= Problem to solve =
Each line of the listing that includes "динамических" should be reported.

--- Available data Enclosed Below ---

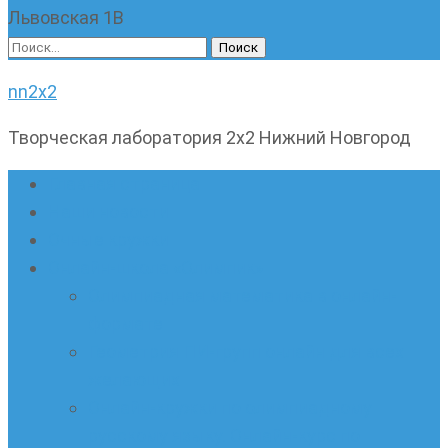
Львовская 1В
Найти:
nn2x2
Творческая лаборатория 2х2 Нижний Новгород
Главная страница
Наши новости
Очные кружки
Онлайн-школа «Олимпик»
Олимпиадная математика в онлайн-
формате
Геометрия ПИ-групп онлайн для всех
желающих
Онлайн-кружки по олимпиадному
русскому языку. Онлайн-курс по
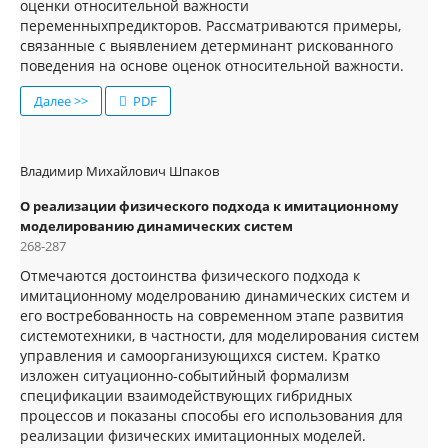
оценки относительной важности
переменныхпредикторов. Рассматриваются примеры,
связанные с выявлением детерминант рискованного
поведения на основе оценок относительной важности.
Далее >>
PDF
Владимир Михайлович Шпаков
О реализации физического подхода к имитационному
моделированию динамических систем
268-287
Отмечаются достоинства физического подхода к
имитационному моделрованию динамических систем и
его востребованность на современном этапе развития
системотехники, в частности, для моделирования систем
управления и самоорганизующихся систем. Кратко
изложен ситуационно-событийный формализм
спецификации взаимодействующих гибридных
процессов и показаны способы его использования для
реализации физических имитационных моделей.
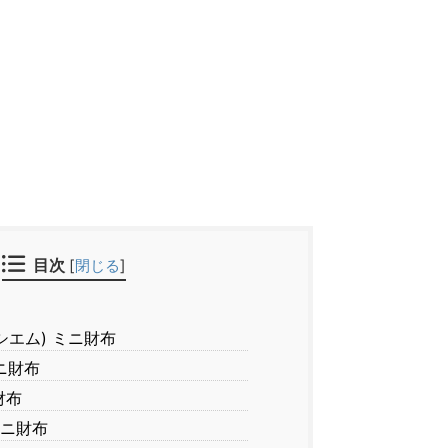
目次
[
閉じる
]
ラシエム) ミニ財布
ミニ財布
財布
ミニ財布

--- End of Enclosed Available data ---

= Answer section =
моделированию динамических систем
имитационному моделрованию динамических систем и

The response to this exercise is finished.